Four years after they started marketing the technology, the lab is working on collecting additional data, increasing their database and enhancing their algorithms. They’re also trying to develop new phenotypes for features like hair curl and height.

Experts agree that accurately predicting sex, eye color and hair color is scientifically valid, but faces aren’t so easy. Steve Armentrout acknowledged that faces are harder to predict because they’re not on a single continuum like hair or eye color.

Researchers aren’t close to knowing all the genes that can shape a face, according to the latest studies published. There’s an additional complication in that genes alone don’t determine what a person looks like. A person can dye their hair, wear colored contacts, gain weight, or have distinct facial hair, among many other changes.

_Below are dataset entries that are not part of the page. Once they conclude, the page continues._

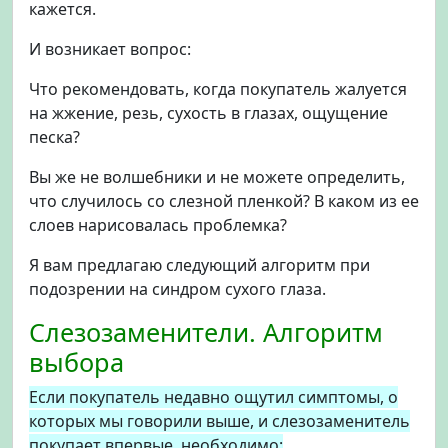
кажется.
И возникает вопрос:
Что рекомендовать, когда покупатель жалуется
на жжение, резь, сухость в глазах, ощущение
песка?
Вы же не волшебники и не можете определить,
что случилось со слезной пленкой? В каком из ее
слоев нарисовалась проблемка?
Я вам предлагаю следующий алгоритм при
подозрении на синдром сухого глаза.
Слезозаменители. Алгоритм
выбора
Если покупатель недавно ощутил симптомы, о
которых мы говорили выше, и слезозаменитель
покупает впервые, необходимо:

Many in the scientific community have questioned just how accurate forensic DNA phenotyping can be when so much remains unknown about how DNA shapes the face. 

Researchers have called for Parabon NanoLabs to publish their methods in a peer-reviewed scientific journal, which they have so far declined to do. Steve Armentrout cited their proprietary algorithms as an obstacle in the way of publishing their work.

“No one really knows what their method is,” said Chris Korey, who teaches genetics at College of Charleston. He said without peer review of what data the company is using and how they get their results, there’s no way to tell if the technique is reliable or mere guesswork.

He doubts that scientists will be able to predict faces in the short or long term. Predicting faces for people not of Western European descent can be particularly difficult, as the current data available doesn’t include DNA sequencing for many non-Europeans.

Korey also worries that sketches from DNA phenotyping can give the impression that DNA is more powerful than it actually is. Without knowing how a person’s environment and random chance affected their physical appearance, there’s too much uncertainty to accurately predict what a person looks like, Korey said.

“DNA is not everything in determining who we are,” Korey said.